The drama takes us to unusual places and situations. It has a fine range of characters. Following the number one good guy, we visit Calexico, California, a border town, we follow a truckload of illegal workers, and in their barracks we see them ponder their low pay and abusive treatment. Following the number two good guy, we see the world of deals in fake ids, management of the flow of illegals, and, ta daaa, a ring of thieves that kills illegals returning to Mexico for the wad of bills each has in his pocket.
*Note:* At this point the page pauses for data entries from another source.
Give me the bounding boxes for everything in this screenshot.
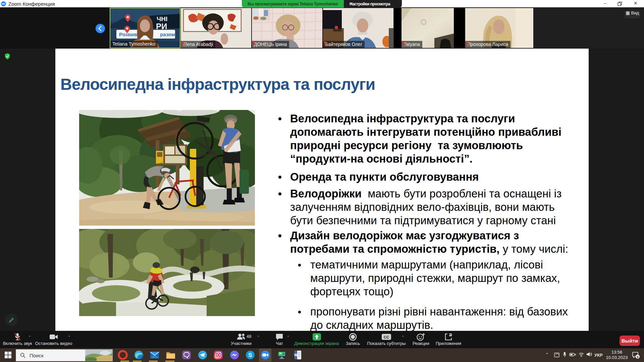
svg-text:9: 9 [637,355,638,359]
svg-text:W: W [294,353,298,357]
svg-text:разом: разом [160,32,175,37]
svg-text:CC: CC [384,335,389,339]
svg-text:S: S [248,352,252,358]
svg-text:ЧНІ: ЧНІ [157,15,167,22]
svg-text:РИ: РИ [156,22,167,31]
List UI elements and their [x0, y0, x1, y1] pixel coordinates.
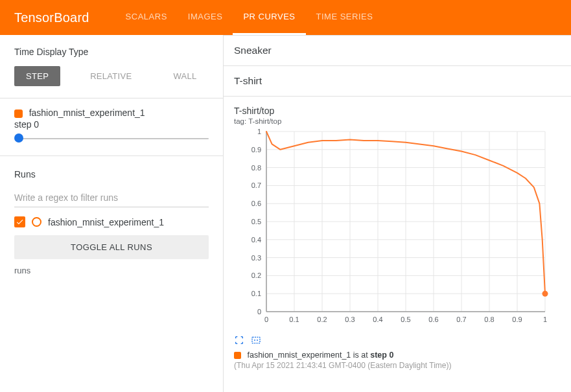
tab-pr-curves[interactable]: PR CURVES [233, 0, 305, 35]
seg-wall[interactable]: WALL [161, 66, 208, 86]
chart-title: T-shirt/top [234, 106, 561, 116]
svg-text:0.6: 0.6 [428, 316, 438, 323]
svg-text:0.5: 0.5 [251, 218, 261, 225]
runs-footer: runs [14, 266, 209, 275]
sidebar: Time Display Type STEP RELATIVE WALL fas… [0, 35, 224, 392]
run-checkbox[interactable] [14, 216, 25, 227]
chart-timestamp: (Thu Apr 15 2021 21:43:41 GMT-0400 (East… [234, 361, 561, 370]
chart-subtitle: tag: T-shirt/top [234, 117, 561, 125]
check-icon [16, 218, 24, 226]
svg-text:0.5: 0.5 [401, 316, 410, 323]
legend-run-name: fashion_mnist_experiment_1 [247, 351, 351, 360]
svg-rect-47 [252, 337, 260, 343]
time-display-title: Time Display Type [14, 47, 209, 57]
chart-legend: fashion_mnist_experiment_1 is at step 0 [234, 351, 561, 360]
legend-mid: is at [353, 351, 370, 360]
slider-thumb[interactable] [14, 133, 23, 143]
run-item-label: fashion_mnist_experiment_1 [48, 217, 164, 227]
svg-text:0.8: 0.8 [251, 164, 261, 172]
card-sneaker[interactable]: Sneaker [224, 36, 571, 66]
svg-text:0.6: 0.6 [251, 200, 261, 207]
runs-block: Runs fashion_mnist_experiment_1 TOGGLE A… [0, 156, 223, 288]
svg-text:0.9: 0.9 [251, 146, 261, 154]
tab-images[interactable]: IMAGES [178, 0, 233, 35]
chart-toolbar [234, 335, 561, 345]
app-header: TensorBoard SCALARS IMAGES PR CURVES TIM… [0, 0, 571, 35]
svg-text:0.8: 0.8 [484, 316, 494, 323]
run-header: fashion_mnist_experiment_1 [14, 108, 209, 118]
seg-relative[interactable]: RELATIVE [78, 66, 143, 86]
svg-text:1: 1 [257, 128, 261, 135]
svg-text:0.7: 0.7 [251, 181, 261, 189]
run-item[interactable]: fashion_mnist_experiment_1 [14, 216, 209, 227]
main-content: Sneaker T-shirt T-shirt/top tag: T-shirt… [224, 35, 571, 392]
run-name: fashion_mnist_experiment_1 [29, 108, 145, 118]
card-tshirt[interactable]: T-shirt [224, 66, 571, 97]
svg-text:0.1: 0.1 [251, 290, 261, 297]
tab-scalars[interactable]: SCALARS [115, 0, 178, 35]
legend-swatch [234, 352, 241, 359]
svg-point-46 [542, 291, 548, 297]
run-color-swatch [14, 110, 23, 118]
run-color-circle [32, 217, 41, 227]
runs-filter-input[interactable] [14, 191, 209, 207]
svg-text:0.2: 0.2 [251, 271, 261, 279]
toggle-all-runs-button[interactable]: TOGGLE ALL RUNS [14, 235, 209, 259]
time-display-seg: STEP RELATIVE WALL [14, 66, 209, 86]
svg-text:1: 1 [543, 316, 547, 323]
runs-title: Runs [14, 169, 209, 179]
svg-text:0: 0 [264, 316, 268, 323]
svg-text:0.3: 0.3 [345, 316, 355, 323]
legend-step: step 0 [370, 351, 393, 360]
svg-text:0.1: 0.1 [289, 316, 299, 323]
fullscreen-icon[interactable] [234, 335, 244, 345]
svg-text:0.4: 0.4 [251, 236, 261, 244]
step-label: step 0 [14, 119, 209, 130]
svg-text:0.9: 0.9 [512, 316, 522, 323]
pr-curve-chart[interactable]: 00.10.20.30.40.50.60.70.80.9100.10.20.30… [234, 128, 552, 329]
tab-time-series[interactable]: TIME SERIES [306, 0, 384, 35]
svg-text:0.7: 0.7 [456, 316, 466, 323]
seg-step[interactable]: STEP [14, 66, 60, 86]
chart-panel: T-shirt/top tag: T-shirt/top 00.10.20.30… [224, 97, 571, 379]
svg-point-49 [257, 340, 258, 341]
step-slider[interactable] [14, 133, 209, 143]
svg-point-48 [254, 340, 255, 341]
svg-text:0.4: 0.4 [373, 316, 382, 323]
run-slider-block: fashion_mnist_experiment_1 step 0 [0, 98, 223, 156]
app-brand: TensorBoard [14, 10, 89, 25]
time-display-block: Time Display Type STEP RELATIVE WALL [0, 35, 223, 98]
fit-domain-icon[interactable] [251, 335, 261, 345]
svg-text:0.2: 0.2 [317, 316, 327, 323]
svg-text:0: 0 [257, 308, 261, 316]
svg-text:0.3: 0.3 [251, 254, 261, 262]
header-tabs: SCALARS IMAGES PR CURVES TIME SERIES [115, 0, 384, 35]
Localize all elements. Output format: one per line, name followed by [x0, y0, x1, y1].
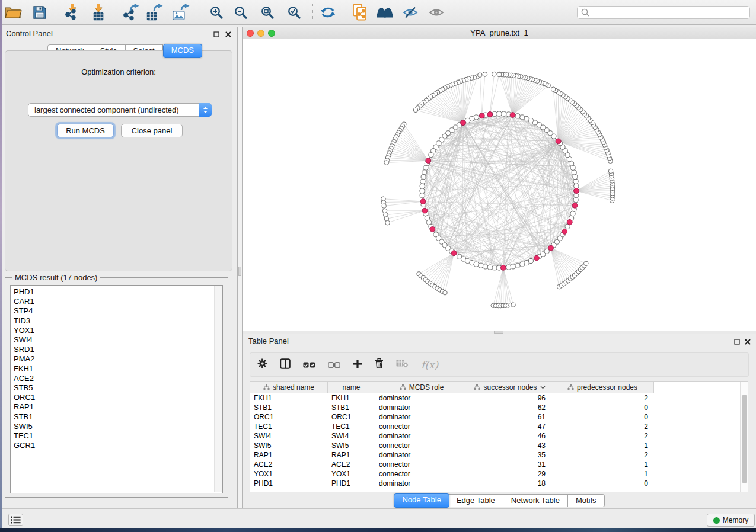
table-row[interactable]: SWI5SWI5connector431 [250, 441, 748, 450]
result-node[interactable]: SRD1 [11, 345, 222, 354]
zoom-out-button[interactable] [231, 2, 251, 23]
network-window-titlebar[interactable]: YPA_prune.txt_1 [243, 27, 756, 39]
tab-edge-table[interactable]: Edge Table [449, 494, 503, 507]
mcds-node[interactable] [500, 265, 506, 270]
vertical-splitter[interactable] [237, 27, 243, 508]
apply-function-button[interactable]: f(x) [421, 359, 438, 371]
result-node[interactable]: YOX1 [11, 326, 222, 335]
result-node[interactable]: FKH1 [11, 364, 222, 374]
column-header-name[interactable]: name [328, 382, 375, 393]
mcds-node[interactable] [562, 229, 567, 235]
mcds-node[interactable] [548, 245, 554, 251]
task-history-button[interactable] [8, 514, 23, 526]
main-toolbar [0, 0, 756, 25]
result-node[interactable]: PHD1 [11, 287, 222, 297]
result-scrollbar[interactable] [214, 286, 222, 492]
result-node[interactable]: CAR1 [11, 297, 222, 306]
mcds-node[interactable] [422, 208, 428, 213]
new-network-from-selection-button[interactable] [350, 2, 370, 23]
close-panel-icon[interactable] [224, 30, 232, 38]
clear-table-button[interactable] [396, 359, 409, 370]
mcds-node[interactable] [534, 255, 540, 261]
mcds-node[interactable] [426, 158, 431, 164]
result-node[interactable]: SWI5 [11, 422, 222, 431]
column-header-mcds-role[interactable]: MCDS role [375, 382, 468, 393]
split-columns-button[interactable] [280, 358, 291, 371]
table-row[interactable]: FKH1FKH1dominator962 [250, 393, 748, 403]
result-node[interactable]: STB1 [11, 412, 222, 422]
result-node[interactable]: STP4 [11, 306, 222, 316]
result-node[interactable]: STB5 [11, 383, 222, 393]
first-neighbors-button[interactable] [375, 2, 395, 23]
tab-motifs[interactable]: Motifs [568, 494, 605, 507]
table-row[interactable]: STB1STB1dominator620 [250, 403, 748, 412]
import-network-button[interactable] [62, 2, 82, 23]
table-row[interactable]: SWI4SWI4dominator462 [250, 431, 748, 441]
mcds-node[interactable] [451, 251, 457, 256]
result-node[interactable]: ACE2 [11, 374, 222, 383]
table-row[interactable]: YOX1YOX1connector291 [250, 469, 748, 479]
mcds-node[interactable] [487, 112, 493, 117]
table-settings-button[interactable] [257, 358, 267, 371]
close-panel-icon[interactable] [744, 338, 751, 345]
show-all-button[interactable] [426, 2, 446, 23]
save-session-button[interactable] [30, 2, 50, 23]
table-row[interactable]: PHD1PHD1dominator180 [250, 479, 748, 488]
result-node[interactable]: PMA2 [11, 354, 222, 364]
close-panel-button[interactable]: Close panel [121, 124, 183, 137]
mcds-node[interactable] [430, 227, 435, 232]
float-panel-icon[interactable] [212, 30, 220, 38]
hide-selection-button[interactable] [400, 2, 420, 23]
tab-node-table[interactable]: Node Table [394, 493, 449, 508]
open-file-button[interactable] [3, 2, 23, 23]
mcds-node[interactable] [510, 113, 515, 118]
mcds-node[interactable] [556, 139, 561, 144]
table-row[interactable]: ORC1ORC1dominator610 [250, 412, 748, 422]
result-node[interactable]: GCR1 [11, 441, 222, 450]
zoom-selected-button[interactable] [284, 2, 304, 23]
zoom-fit-button[interactable] [257, 2, 277, 23]
float-panel-icon[interactable] [733, 338, 741, 345]
deselect-all-rows-button[interactable] [328, 360, 340, 370]
import-table-button[interactable] [88, 2, 109, 23]
export-network-button[interactable] [122, 2, 142, 23]
column-header-successor-nodes[interactable]: successor nodes [468, 382, 551, 393]
add-column-button[interactable] [353, 359, 362, 371]
export-table-button[interactable] [145, 2, 165, 23]
memory-button[interactable]: Memory [707, 514, 755, 527]
search-input[interactable] [592, 8, 746, 17]
select-all-rows-button[interactable] [303, 360, 315, 370]
scrollbar-thumb[interactable] [742, 395, 747, 483]
result-node[interactable]: TID3 [11, 316, 222, 326]
table-row[interactable]: RAP1RAP1dominator352 [250, 450, 748, 460]
mcds-node[interactable] [461, 120, 466, 126]
network-graph[interactable] [243, 39, 756, 331]
export-image-button[interactable] [171, 2, 192, 23]
splitter-grip[interactable] [238, 267, 241, 276]
mcds-result-list[interactable]: PHD1CAR1STP4TID3YOX1SWI4SRD1PMA2FKH1ACE2… [10, 285, 223, 493]
mcds-node[interactable] [567, 220, 572, 225]
result-node[interactable]: TEC1 [11, 431, 222, 441]
zoom-in-button[interactable] [206, 2, 227, 23]
mcds-node[interactable] [574, 188, 579, 194]
splitter-grip[interactable] [494, 331, 503, 334]
column-header-predecessor-nodes[interactable]: predecessor nodes [551, 382, 654, 393]
delete-column-button[interactable] [375, 358, 384, 371]
table-scrollbar[interactable] [740, 382, 748, 492]
run-mcds-button[interactable]: Run MCDS [57, 124, 114, 137]
refresh-layout-button[interactable] [318, 2, 338, 23]
table-row[interactable]: TEC1TEC1connector472 [250, 422, 748, 431]
table-row[interactable]: ACE2ACE2connector311 [250, 460, 748, 469]
search-field[interactable] [577, 6, 750, 19]
mcds-node[interactable] [420, 199, 426, 204]
column-header-shared-name[interactable]: shared name [250, 382, 328, 393]
mcds-node[interactable] [572, 203, 578, 208]
network-view[interactable] [243, 39, 756, 331]
result-node[interactable]: RAP1 [11, 402, 222, 412]
result-node[interactable]: ORC1 [11, 393, 222, 402]
result-node[interactable]: SWI4 [11, 335, 222, 345]
tab-network-table[interactable]: Network Table [503, 494, 568, 507]
mcds-node[interactable] [479, 113, 484, 118]
criterion-dropdown[interactable]: largest connected component (undirected) [28, 103, 212, 117]
tab-mcds[interactable]: MCDS [163, 44, 202, 58]
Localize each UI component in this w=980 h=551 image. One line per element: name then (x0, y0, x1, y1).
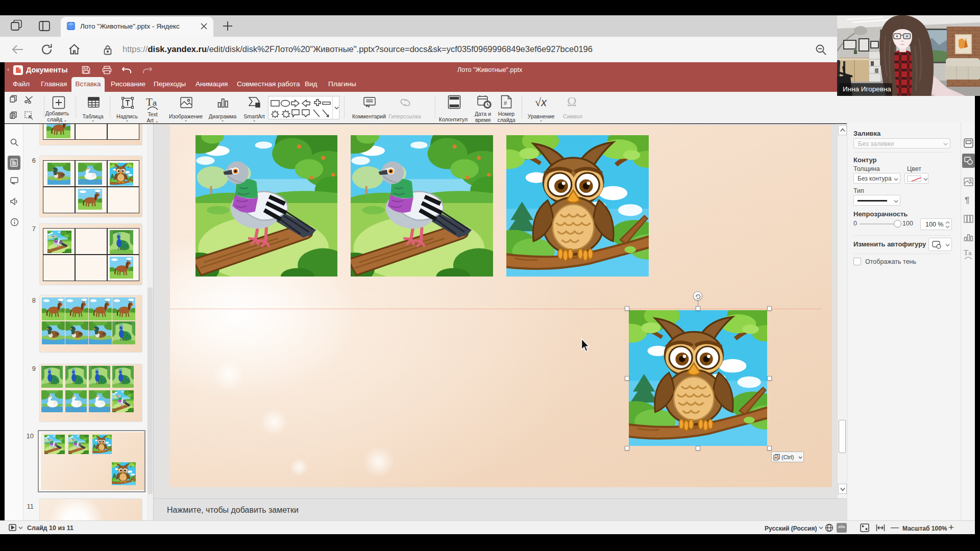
svg-text:#: # (504, 100, 507, 106)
The opening exposition is straightforward, almost pedestrian. Typically 1949. Once the stage is set, "BI" changes from documentary to drama, moving forward like a play.

It bothered me that the number one good guy, (Ricardo Montalban), sometimes goes out of character to augment the exposition. Would a government agent, undercover as a bracero, speak up when one of his group needs medical attention? Hardly. Would he be the one to politicize the workers in the bunkhouse? Hardly. More likely he'd keep his head down and his mouth shut. Still, the lines get delivered; the audience gets to hear them. Not ideal, but it works. As a drama I rate it: five stars.

As a window on the past, Border Incident is quite fascinating. They didn't have cell phones! Both governments were against the illegal flow of workers! Ah, the good old days. NAFTA had not displaced a flood of subsistence farmers. The Mexican government had not published the infamous "Guide For The Mexican Migrant", the pamphlet which helps one cross illegally (take lots of water) and live in the US inconspicuously (avoid domestic violence -- picture of a man slugging his wife).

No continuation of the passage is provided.